Subconsciously or consciously, I think those of us in anguish over our country’s condition are well aware of how much company we keep. We know that our fellow Americans care about each other and that they hate what’s happening to their neighbors, to people in other states, to Palestinians. But feeling is not power, and a large part of our stymying pain is the knowledge that powerlessness persists despite our mass. “People know that collective action is the only way forward, but we’re in a time when some people feel/are alone and also lack trust in others,” writes Mariame Kaba. “Yet as humans, we crave connection. All of this is a recipe for resignation and also sometimes for impotent rage.”

“. . . for freedom we want and will have, for we have served this cruel land long enuff . . .
—a Georgia slave, 1810” by Jacob Lawrence, 1956
“Most people, I judge, are simply appalled by the course of recent events, from Kent through Cambodia and the South,” wrote Daniel Berrigan half a century ago. But for most of these people:
today’s appall is tomorrow’s cold omelet… It is not, I judge, that people do not react in human fashion to such crimes, indeed they often over-react. But their reactions are quickly consumed in the hearth of “normal living.” After a while, warming their hands at that fire, they catch themselves wondering why, yesterday (last month, last year) things were better.… Even the most acute moral sense, operating in a void, is simply useless. (emphasis added)
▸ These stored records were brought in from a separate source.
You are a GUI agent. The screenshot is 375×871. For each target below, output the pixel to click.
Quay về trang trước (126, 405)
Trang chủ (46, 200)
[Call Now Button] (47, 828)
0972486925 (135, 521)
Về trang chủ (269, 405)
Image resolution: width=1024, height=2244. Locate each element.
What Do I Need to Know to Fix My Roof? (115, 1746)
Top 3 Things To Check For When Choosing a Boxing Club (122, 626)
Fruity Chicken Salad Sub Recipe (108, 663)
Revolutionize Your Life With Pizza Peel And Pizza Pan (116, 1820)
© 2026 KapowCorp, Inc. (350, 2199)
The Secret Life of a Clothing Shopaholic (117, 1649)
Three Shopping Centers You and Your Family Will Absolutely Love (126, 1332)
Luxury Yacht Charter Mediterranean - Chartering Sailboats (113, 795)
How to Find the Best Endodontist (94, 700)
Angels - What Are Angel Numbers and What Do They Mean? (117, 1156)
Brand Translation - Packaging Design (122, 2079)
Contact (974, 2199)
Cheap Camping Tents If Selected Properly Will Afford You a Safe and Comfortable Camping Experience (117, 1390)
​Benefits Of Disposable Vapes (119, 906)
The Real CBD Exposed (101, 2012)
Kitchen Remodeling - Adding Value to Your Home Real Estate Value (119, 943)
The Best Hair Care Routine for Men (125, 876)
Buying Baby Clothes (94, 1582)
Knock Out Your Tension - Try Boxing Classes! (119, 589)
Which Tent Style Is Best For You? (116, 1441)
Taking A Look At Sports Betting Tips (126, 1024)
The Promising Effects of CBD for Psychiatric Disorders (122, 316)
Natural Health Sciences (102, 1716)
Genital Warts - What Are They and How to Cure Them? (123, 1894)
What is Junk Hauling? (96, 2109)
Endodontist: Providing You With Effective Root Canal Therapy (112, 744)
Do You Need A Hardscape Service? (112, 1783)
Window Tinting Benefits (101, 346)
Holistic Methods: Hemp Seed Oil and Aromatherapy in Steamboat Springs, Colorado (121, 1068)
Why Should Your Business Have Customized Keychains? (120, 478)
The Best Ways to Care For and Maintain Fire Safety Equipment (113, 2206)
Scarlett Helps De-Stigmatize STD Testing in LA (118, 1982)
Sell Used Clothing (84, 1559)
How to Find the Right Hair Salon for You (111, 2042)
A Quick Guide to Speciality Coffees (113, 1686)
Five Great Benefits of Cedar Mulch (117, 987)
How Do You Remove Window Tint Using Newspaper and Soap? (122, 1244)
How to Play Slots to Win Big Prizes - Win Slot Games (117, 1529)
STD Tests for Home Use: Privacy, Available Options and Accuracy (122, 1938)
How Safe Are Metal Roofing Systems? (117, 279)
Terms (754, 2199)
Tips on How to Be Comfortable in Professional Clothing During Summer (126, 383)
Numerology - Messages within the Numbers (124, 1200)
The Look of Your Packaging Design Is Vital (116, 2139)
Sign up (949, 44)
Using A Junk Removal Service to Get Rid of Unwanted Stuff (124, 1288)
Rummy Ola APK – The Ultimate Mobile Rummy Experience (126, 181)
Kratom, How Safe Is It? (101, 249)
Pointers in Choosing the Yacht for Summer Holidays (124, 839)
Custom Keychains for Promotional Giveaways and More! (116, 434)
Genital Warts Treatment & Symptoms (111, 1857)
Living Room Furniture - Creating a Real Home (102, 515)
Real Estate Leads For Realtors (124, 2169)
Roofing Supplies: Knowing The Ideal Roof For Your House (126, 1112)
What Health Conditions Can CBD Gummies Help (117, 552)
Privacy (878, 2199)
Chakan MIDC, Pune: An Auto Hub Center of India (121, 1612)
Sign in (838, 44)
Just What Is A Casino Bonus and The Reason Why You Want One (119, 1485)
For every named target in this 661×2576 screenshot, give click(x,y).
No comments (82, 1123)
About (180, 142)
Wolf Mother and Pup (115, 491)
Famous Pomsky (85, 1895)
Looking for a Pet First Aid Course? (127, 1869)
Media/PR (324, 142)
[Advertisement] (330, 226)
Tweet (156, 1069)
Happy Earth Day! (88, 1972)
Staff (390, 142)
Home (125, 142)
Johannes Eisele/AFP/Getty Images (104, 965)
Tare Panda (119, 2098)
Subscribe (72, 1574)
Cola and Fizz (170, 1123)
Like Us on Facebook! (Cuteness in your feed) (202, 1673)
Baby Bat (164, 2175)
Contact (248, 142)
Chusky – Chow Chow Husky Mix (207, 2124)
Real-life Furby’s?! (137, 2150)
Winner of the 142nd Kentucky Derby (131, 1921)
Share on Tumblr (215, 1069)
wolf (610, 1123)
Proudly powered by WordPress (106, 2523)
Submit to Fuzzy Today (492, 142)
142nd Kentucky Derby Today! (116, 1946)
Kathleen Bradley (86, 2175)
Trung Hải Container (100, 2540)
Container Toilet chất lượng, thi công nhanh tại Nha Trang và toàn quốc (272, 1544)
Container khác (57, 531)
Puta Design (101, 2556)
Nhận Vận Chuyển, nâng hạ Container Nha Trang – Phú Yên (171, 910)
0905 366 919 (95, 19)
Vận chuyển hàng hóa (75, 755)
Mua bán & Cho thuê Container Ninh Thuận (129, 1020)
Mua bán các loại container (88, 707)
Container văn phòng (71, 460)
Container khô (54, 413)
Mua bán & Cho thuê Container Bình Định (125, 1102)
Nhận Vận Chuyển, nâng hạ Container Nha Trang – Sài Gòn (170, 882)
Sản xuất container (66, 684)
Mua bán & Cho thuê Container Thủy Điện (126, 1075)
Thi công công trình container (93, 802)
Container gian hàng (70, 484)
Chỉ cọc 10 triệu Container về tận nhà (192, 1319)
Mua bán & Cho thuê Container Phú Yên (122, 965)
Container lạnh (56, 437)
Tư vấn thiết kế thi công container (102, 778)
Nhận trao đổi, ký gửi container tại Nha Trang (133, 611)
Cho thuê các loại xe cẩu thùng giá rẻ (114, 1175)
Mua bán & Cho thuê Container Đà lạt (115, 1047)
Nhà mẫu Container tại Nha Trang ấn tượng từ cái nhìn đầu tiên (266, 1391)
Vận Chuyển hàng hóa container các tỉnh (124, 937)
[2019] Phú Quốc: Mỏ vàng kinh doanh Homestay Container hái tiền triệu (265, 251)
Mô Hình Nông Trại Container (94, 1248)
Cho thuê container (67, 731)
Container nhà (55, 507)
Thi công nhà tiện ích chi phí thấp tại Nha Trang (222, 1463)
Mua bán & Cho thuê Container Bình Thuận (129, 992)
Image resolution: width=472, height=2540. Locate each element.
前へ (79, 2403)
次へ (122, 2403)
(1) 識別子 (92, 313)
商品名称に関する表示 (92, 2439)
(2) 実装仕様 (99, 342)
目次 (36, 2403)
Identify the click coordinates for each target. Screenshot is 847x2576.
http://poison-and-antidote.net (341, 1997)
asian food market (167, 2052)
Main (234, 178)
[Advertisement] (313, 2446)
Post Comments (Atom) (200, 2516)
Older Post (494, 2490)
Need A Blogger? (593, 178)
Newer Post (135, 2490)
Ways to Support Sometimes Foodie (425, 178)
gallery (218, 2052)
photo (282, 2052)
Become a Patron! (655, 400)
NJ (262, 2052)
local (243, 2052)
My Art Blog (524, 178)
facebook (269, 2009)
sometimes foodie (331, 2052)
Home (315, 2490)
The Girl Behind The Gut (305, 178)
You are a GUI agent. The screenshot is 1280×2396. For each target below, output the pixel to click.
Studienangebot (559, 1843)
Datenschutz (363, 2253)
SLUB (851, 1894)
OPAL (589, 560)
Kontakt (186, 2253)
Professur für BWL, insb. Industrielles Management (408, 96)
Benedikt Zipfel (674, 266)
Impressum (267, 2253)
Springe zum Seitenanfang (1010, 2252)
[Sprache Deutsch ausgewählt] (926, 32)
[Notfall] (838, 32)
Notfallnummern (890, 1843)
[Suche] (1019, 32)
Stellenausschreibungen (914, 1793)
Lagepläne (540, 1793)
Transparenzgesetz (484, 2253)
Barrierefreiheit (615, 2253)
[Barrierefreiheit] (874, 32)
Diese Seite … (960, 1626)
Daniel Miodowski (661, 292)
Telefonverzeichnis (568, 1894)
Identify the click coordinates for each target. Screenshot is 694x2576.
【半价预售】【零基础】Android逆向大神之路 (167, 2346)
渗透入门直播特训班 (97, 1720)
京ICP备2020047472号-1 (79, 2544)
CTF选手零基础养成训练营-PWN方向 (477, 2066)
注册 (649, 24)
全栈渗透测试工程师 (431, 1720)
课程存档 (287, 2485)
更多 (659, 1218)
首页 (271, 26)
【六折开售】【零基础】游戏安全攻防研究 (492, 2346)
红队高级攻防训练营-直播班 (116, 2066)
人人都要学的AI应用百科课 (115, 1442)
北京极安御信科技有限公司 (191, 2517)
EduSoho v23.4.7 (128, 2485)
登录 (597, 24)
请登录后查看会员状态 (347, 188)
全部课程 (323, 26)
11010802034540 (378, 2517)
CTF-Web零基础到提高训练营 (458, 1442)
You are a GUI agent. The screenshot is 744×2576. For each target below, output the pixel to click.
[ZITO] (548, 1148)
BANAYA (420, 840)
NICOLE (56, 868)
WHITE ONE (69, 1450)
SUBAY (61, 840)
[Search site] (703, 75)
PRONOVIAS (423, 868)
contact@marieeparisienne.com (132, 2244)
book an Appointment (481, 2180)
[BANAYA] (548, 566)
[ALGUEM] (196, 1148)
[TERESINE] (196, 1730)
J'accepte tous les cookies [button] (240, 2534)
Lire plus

I’m struck by his stipulation of over-reaction as part of this cycle, like the feedback loop of a dysregulated nervous system. The aforementioned tenacious naivety seems to yield only panic and crash, then a shot of adrenaline with every new discovery and the mania and panic and crash all over again. If sensitivity overrides the intercession of discernment, it can produce nothing but hysteria and paralysis. “Indignation, anger, outrage are useful when they become the cool and tempered tools of social change,’” Berrigan wrote. “But when emotional response drifts about, unanchored to purpose and courage, free-floating and self-indulgent, I am not at all sure that ‘virtue’ does not beget more crime.”
There is too much primacy placed on feelings and beliefs. Beliefs, however sincerely held, often don’t matter because they don’t result in any action. We move along habitual paths, keeping to the grooves of culture and class. How many people involved in private jets—the pilots, staff, owners, customers, makers—”believe in” climate change, do you think? A lot of them, I bet. How many people who eat meat every day “believe in” it? I’ve never doubted that climate change is real and terrifying but there was an extended period of time when I took multiple commercial flights a week, every week. I flew cross-country dozens of times each year, crossed the Atlantic as casually as people drive to the beach.
We wait for someone else to activate us on behalf of our own beliefs. Can we admit it? It’s easier to imagine that if we converted the holdouts (the diehard Trumpists, the climate denialists, the apathetic narcissists) we’d somehow reach the tipping point of new grooves and habits that we could enter into without fear. This way, other people are our problem, not our own reticence. But collective liberation happens intentionally or not at all.
We already have each other. The real question is, what do we do with ourselves?